Give again exactly the lines that run from the start of the records to the line holding "رکورد ۸ ساله", both ends counted. Do not include the pictures.

_ _ _ _ _ _ _

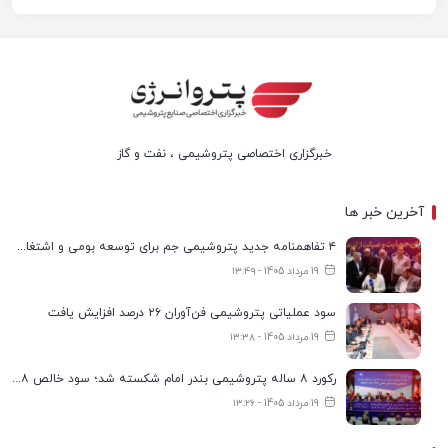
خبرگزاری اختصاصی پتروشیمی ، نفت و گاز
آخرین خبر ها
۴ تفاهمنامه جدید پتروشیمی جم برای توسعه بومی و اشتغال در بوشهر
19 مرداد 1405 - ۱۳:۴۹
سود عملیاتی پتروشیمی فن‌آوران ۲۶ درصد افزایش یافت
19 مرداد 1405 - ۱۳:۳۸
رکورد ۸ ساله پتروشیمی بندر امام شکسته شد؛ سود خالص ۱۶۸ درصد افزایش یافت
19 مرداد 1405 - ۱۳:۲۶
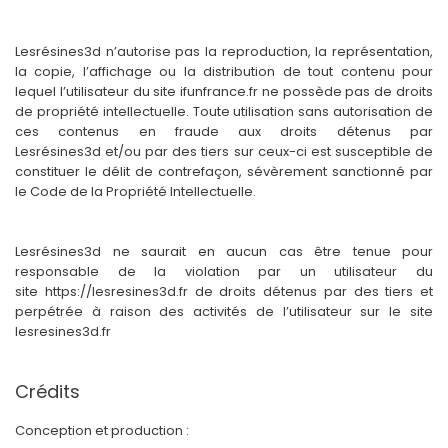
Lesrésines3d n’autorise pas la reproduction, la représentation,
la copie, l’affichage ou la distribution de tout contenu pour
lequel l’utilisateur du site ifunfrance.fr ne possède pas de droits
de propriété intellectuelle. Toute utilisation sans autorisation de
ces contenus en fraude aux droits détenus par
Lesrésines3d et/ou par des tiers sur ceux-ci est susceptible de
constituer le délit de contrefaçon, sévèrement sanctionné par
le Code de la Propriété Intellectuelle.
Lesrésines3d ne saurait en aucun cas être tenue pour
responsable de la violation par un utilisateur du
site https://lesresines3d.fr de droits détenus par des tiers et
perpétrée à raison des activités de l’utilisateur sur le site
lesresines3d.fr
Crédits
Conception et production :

_ _ _ _ _ _ _

(YOUR RESPONSE):
خبرگزاری اختصاصی پتروشیمی ، نفت و گاز
آخرین خبر ها
۴ تفاهمنامه جدید پتروشیمی جم برای توسعه بومی و اشتغال در بوشهر
19 مرداد 1405 - ۱۳:۴۹
سود عملیاتی پتروشیمی فن‌آوران ۲۶ درصد افزایش یافت
19 مرداد 1405 - ۱۳:۳۸
رکورد ۸ ساله پتروشیمی بندر امام شکسته شد؛ سود خالص ۱۶۸ درصد افزایش یافت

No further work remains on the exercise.